Hé bah non, jeune apprenti sur les chemins accidentés de la connaissance, tu te trompes. Vois-tu, la thèse constitue en soit une part importante, voire capitale de nos vies, mais elle n’en est pas l’intégralité. Tout d’abord parce que nous avons des obligations sociales qui nous oblige à voir des gens. Même de nos jours et sous nos latitudes, il est encore difficile de faire l’intégralité de ses courses à partir d’un ordinateur, et la nécessité physiologique de manger et nous habiller nous pousse donc à devoir grimacer un sourire et marmonner un « Bonjour » timide une fois par semaine à la caissière blasée du Simply du coin. Mais nous ne pouvons également concevoir la thèse comme l’unique but de nos vies parce que nous ne le voulons pas. Il serait trop facile de rester toute la journée au laboratoire et de ne rentrer que le soir pour retrouver son lit et ses pizzas surgelées. Il faut décrocher du travail car ce dernier est très prenant, et se faire pomper la moindre once d’énergie arrive beaucoup plus rapidement qu’on ne le croit. Il faut lutter constamment contre cette chimère, mi-chaton tout mignon mi-démon des âges premiers, afin de conserver un minimum de santé mentale et de stabilité émotionnelle, prérequis essentiels de la vie en société. Il faut laisser s’exprimer ses envies et ses passions afin de s’accomplir en tant qu’hommes, femmes, cailloux que nous sommes.

On a donc décidé, mon camarade et moi-même, de vous montrer que les doctorants peuvent avoir une vie en dehors de leurs travaux de recherche (et au passage, se gargariser dans notre auto-satisfaction et faire un peu de pub pour nos projets parallèles, comme ça, en douce, l’air de rien).

En somme, ma vie n’est pas très intéressante. Je suis comme tout à chacun, je passe le plus clair de mon temps à le perdre en surfant longuement sur les internets et en matant des inepties à la téloche (et les reportages sur Arte, notamment ceux sur la reproduction de la loutre sauvage).  Avec ça, ma copine, mon travail, et mes occupations physiologiques traditionnelles (manger, boire, évacuer, dormir…), je remplis aisément 97,85 % de ma vie. Et ces 97,85% ressemblent à s’y méprendre aux 97,85% de la vie de chaque foutu être humain sur cette planète. L’infime partie qui demeure est en fait l’une des plus importantes (avec ma copine bien entendu), et définit réellement qui je suis.
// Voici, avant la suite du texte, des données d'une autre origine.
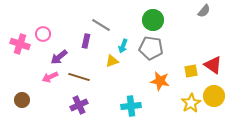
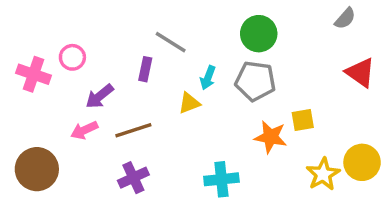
red triangle: (213, 65) -> (360, 73), moved
yellow square: (191, 71) -> (303, 120), moved
brown line: (79, 77) -> (133, 130), turned -35
brown circle: (22, 100) -> (37, 169), size x1.6

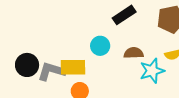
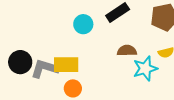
cyan circle: (100, 46) -> (83, 24), moved

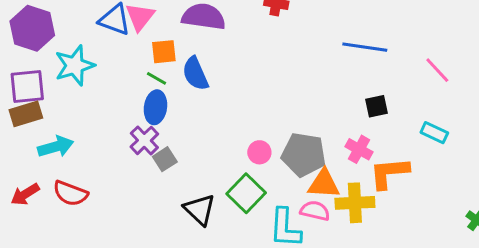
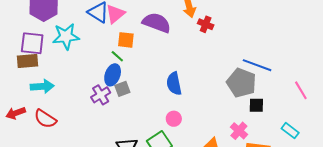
blue semicircle: (195, 74) -> (174, 84), moved
gray pentagon: (304, 155) -> (241, 83), moved
gray square: (165, 159) -> (122, 89), moved

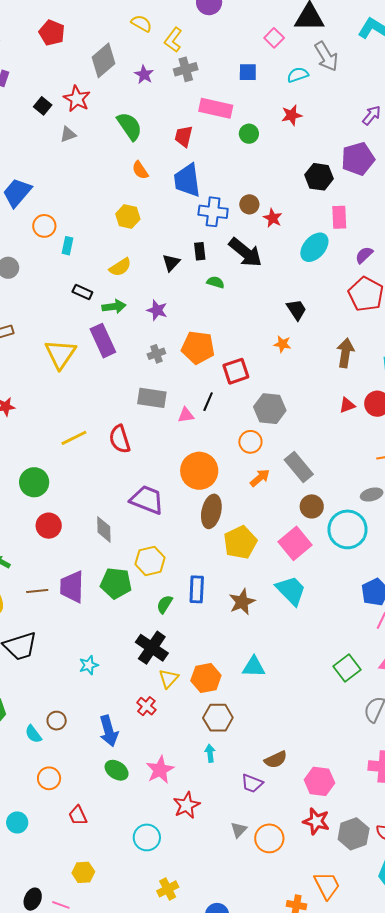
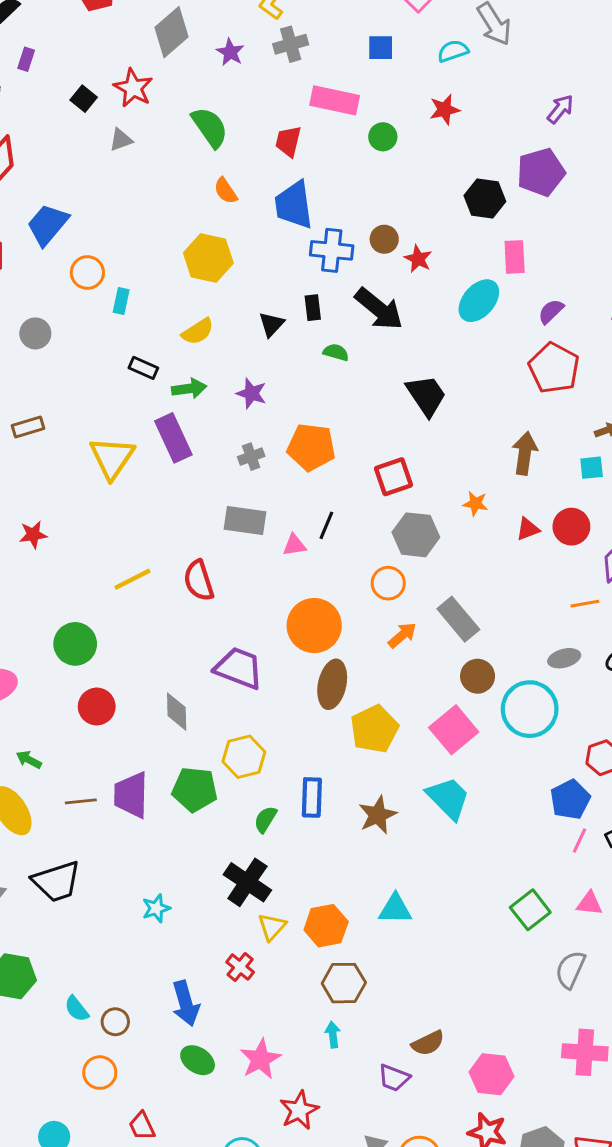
yellow hexagon: (128, 216) -> (208, 258), size x1.4
black trapezoid: (296, 310) -> (426, 395), moved, size x1.4
orange star: (282, 344) -> (475, 504), moved
red square: (236, 371) -> (394, 477), moved
brown circle: (57, 721) -> (115, 1022), moved

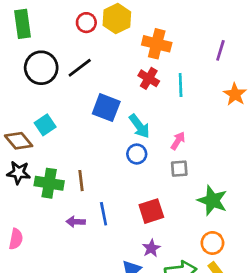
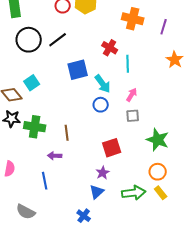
orange cross: (157, 44) -> (133, 19), moved
cyan line: (181, 85) -> (128, 64), moved
blue square: (106, 108) -> (78, 70), turned -35
brown line: (81, 181) -> (67, 133), moved
blue line: (104, 214) -> (45, 181), moved
purple star: (151, 248) -> (103, 173), moved

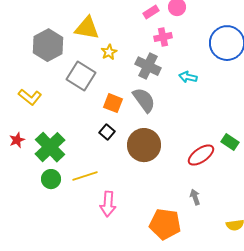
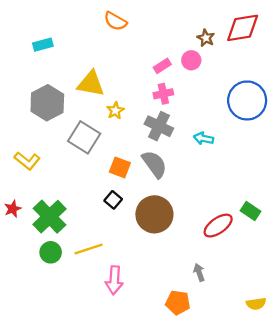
pink cross: (163, 37) -> (163, 94), moved
gray arrow: (195, 197) -> (199, 272), moved
orange pentagon: (165, 224) -> (178, 303), size x0.7

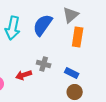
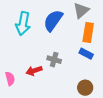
blue rectangle: (72, 73) -> (86, 54), moved

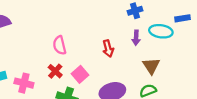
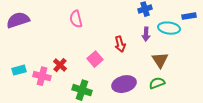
pink semicircle: (60, 45) -> (76, 19), moved
red cross: (55, 71) -> (60, 65), moved
pink square: (80, 74) -> (95, 59), moved

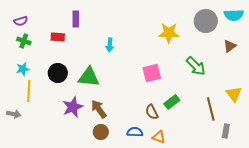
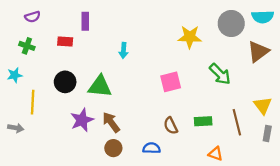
purple semicircle: (21, 21) -> (33, 17), moved
brown triangle: (230, 46) -> (258, 52), size x1.5
cyan star: (23, 69) -> (15, 75), moved
green rectangle: (172, 102) -> (203, 121), moved, turned 35
gray rectangle: (226, 131) -> (267, 134), moved
orange triangle: (159, 137) -> (216, 154), moved

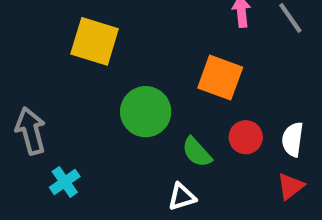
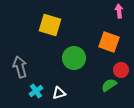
green semicircle: (197, 152) -> (109, 85), moved, turned 98
white triangle: (182, 197) -> (59, 93), moved

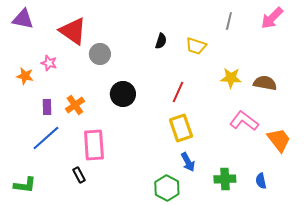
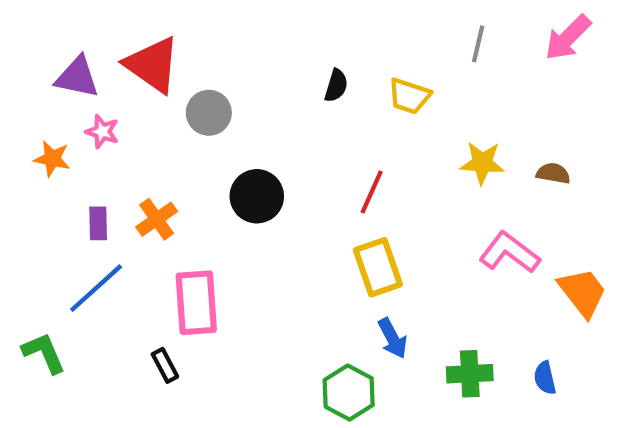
purple triangle: (23, 19) -> (77, 77), moved
brown semicircle: (265, 83) -> (553, 173), size x0.7
green L-shape: (25, 185) -> (44, 353), moved, turned -120

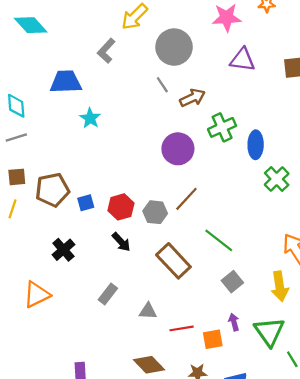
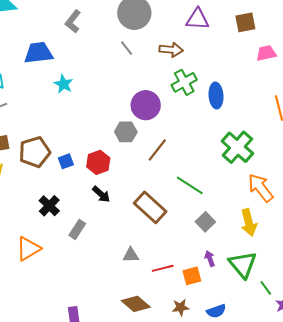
brown arrow: (192, 98) -> (171, 50), moved, turned 35
green cross: (277, 179) -> (237, 147), moved, size x1.4
gray hexagon: (155, 212) -> (126, 132), moved
gray rectangle: (108, 294) -> (77, 229), moved

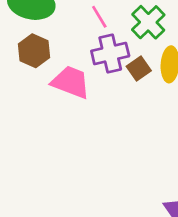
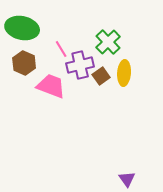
pink line: (99, 17) -> (61, 49), moved

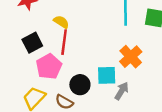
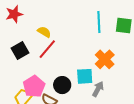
red line: (64, 42) -> (47, 49), turned 35
pink pentagon: (49, 66) -> (34, 86), moved

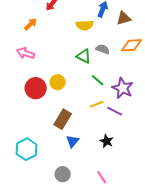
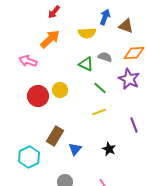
brown triangle: (124, 18) -> (126, 26), turned 35
orange arrow: (31, 24) -> (50, 39), moved, size x1.5
purple star: (123, 88) -> (129, 79), moved
purple line: (115, 111) -> (134, 125), moved, turned 42
brown rectangle: (63, 119) -> (55, 136), moved

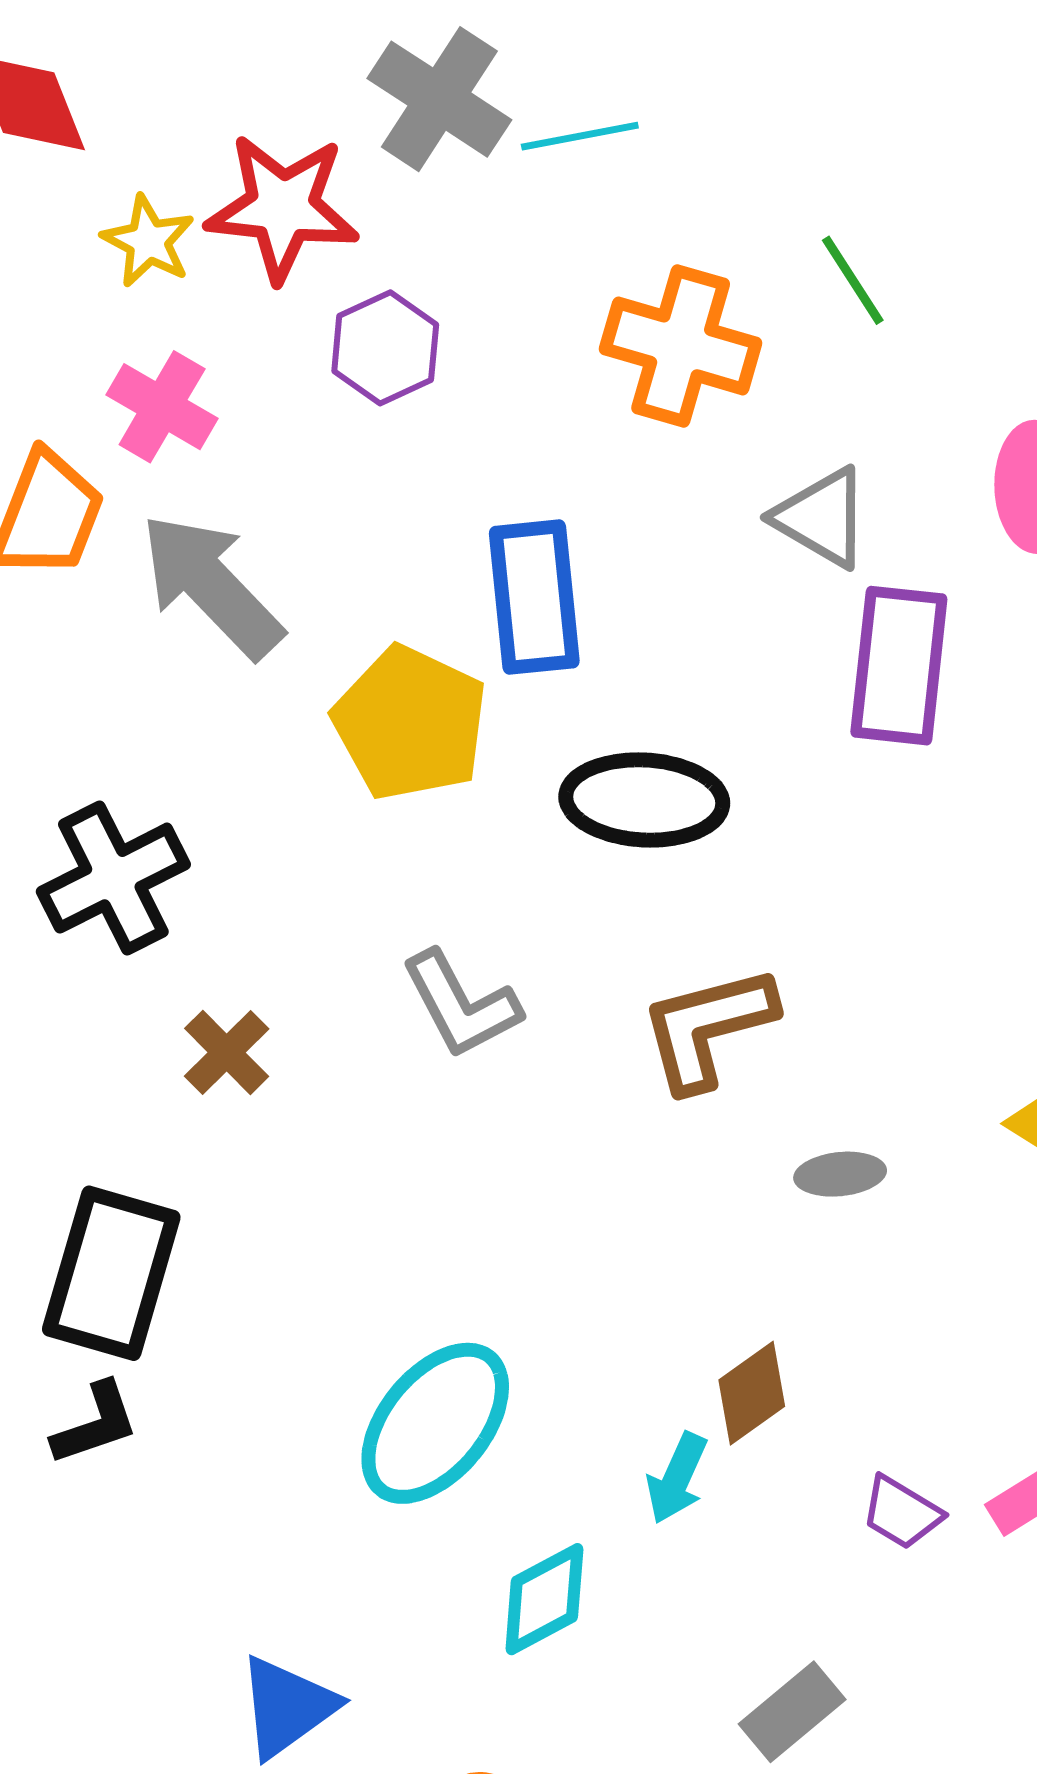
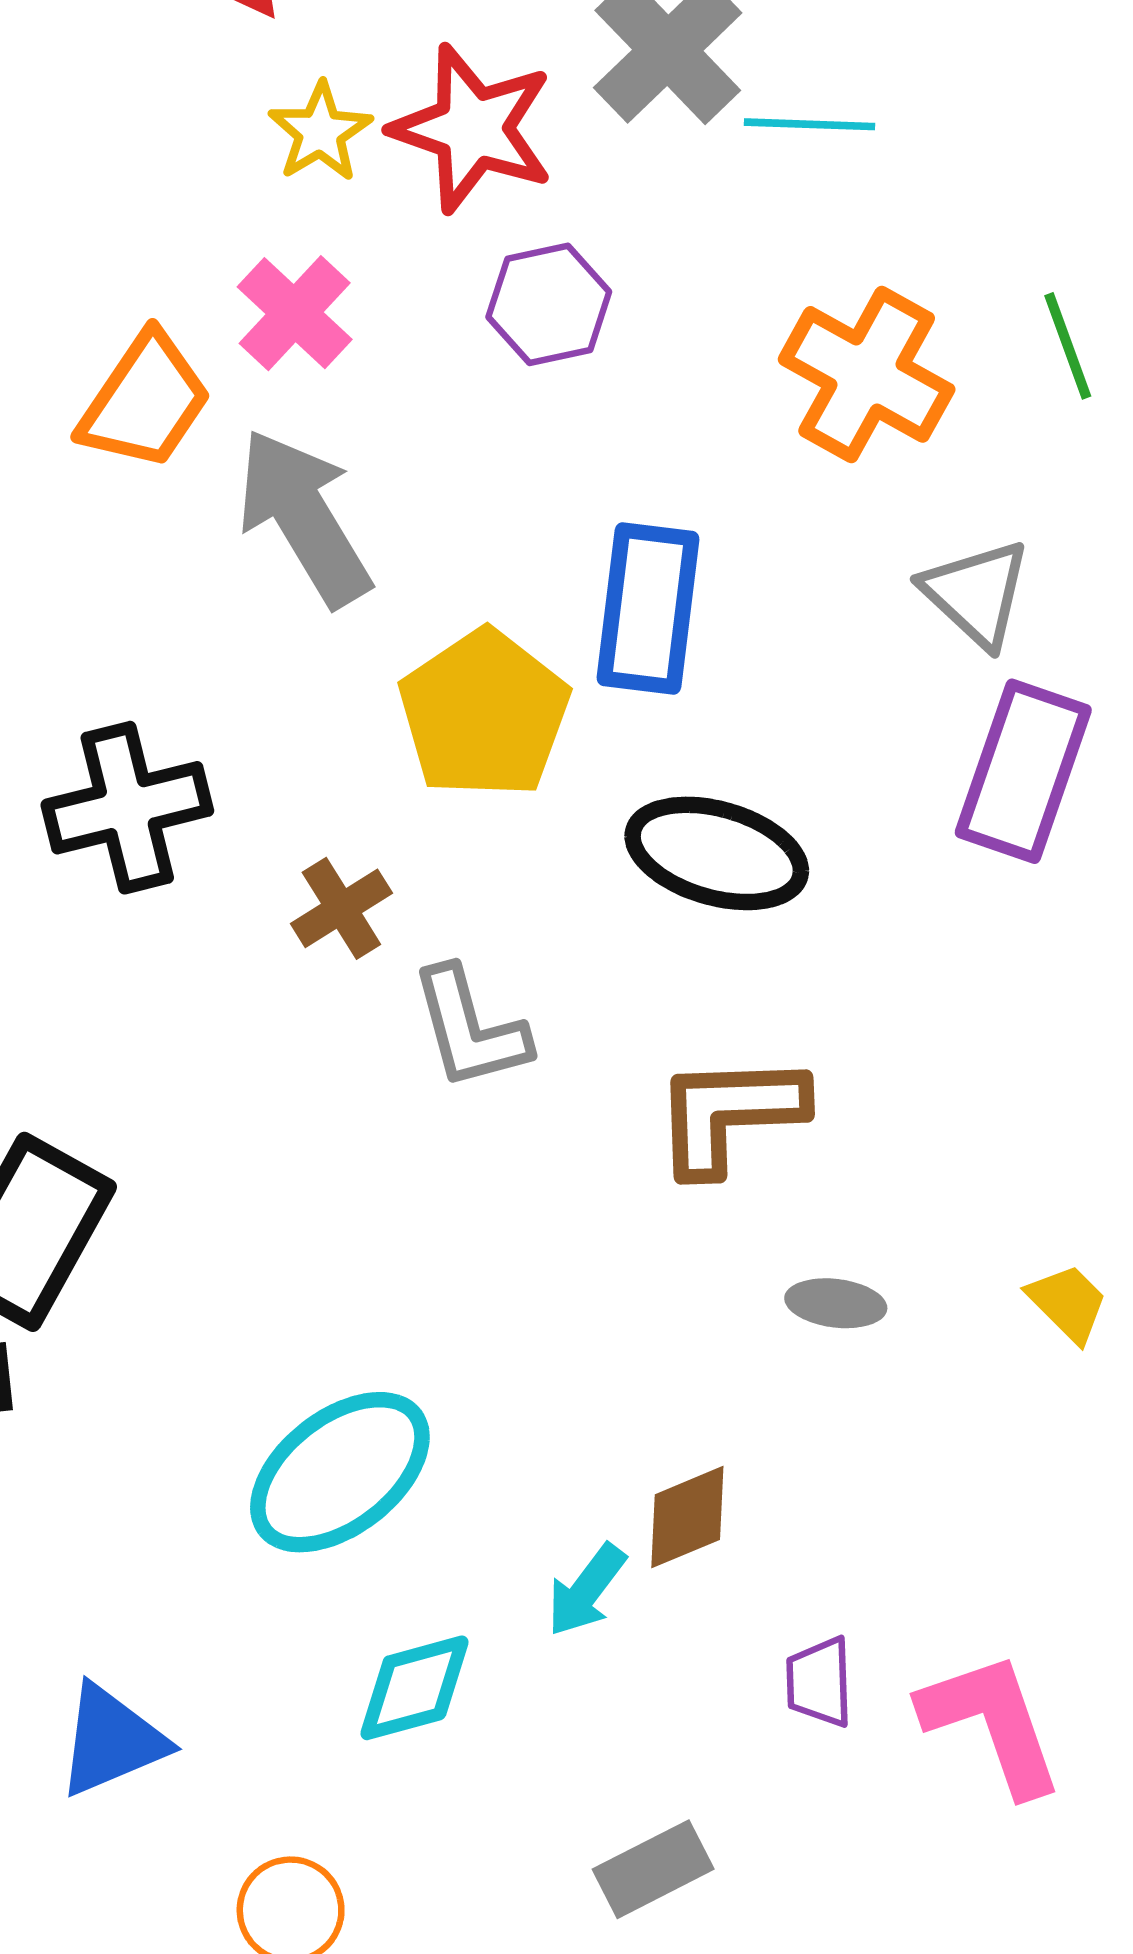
brown cross: (227, 1052) -> (341, 908), moved
purple trapezoid: (902, 1513) -> (819, 1682), turned 44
"Quoi?!? C'était filmé !?!?"

« Quoi?!? C’était filmé !?!? »

Cette infime partie est assez complexe chez moi. Tout d’abord, je suis un passionné de musique, au point de passer l’intégralité de mon temps au bureau avec un casque vissé sur les oreilles. J’ai toujours été comme ça, j’ai toujours su et réussi à travailler avec de la musique, et ce depuis la 6ème (rappelez-vous en 2000, la comédie musicale « Roméo et Juliette » sortait le single « les Rois du Monde »…). J’en écoute quasiment dès le réveil jusqu’au coucher du soleil. Je suis prêt à écouter de tout, tant que la musique a un sens, qu’elle fait passer une émotion, qu’artistiquement elle est pertinente (et non, je n’écoute pas One Direction). Cette passion viscérale s’est vite muée en désir de faire, et j’ai dès lors joué de plusieurs instruments (mais ça globalement vous allez me dire, on s’en fout). Le fait est qu’aujourd’hui je suis chanteur du jeune groupe Obsoleth. On pratique une espèce de version alternative de Death Metal, en y incorporant des parties en voix claires (non-criées), des parties de guitares en clean (non-saturées) et bien entendu d’autres éléments plus traditionnels comme le chant type growl/grunt et une sacrée dose de doubles pédales (comme les gars qui tiennent ce blog). Alors d’accord, tout le monde n’aime pas le métal, je peux le concevoir. Mais je vous invite fortement à jeter un coup d’oreille sur ce qu’on fait, vous risquez d’être surpris.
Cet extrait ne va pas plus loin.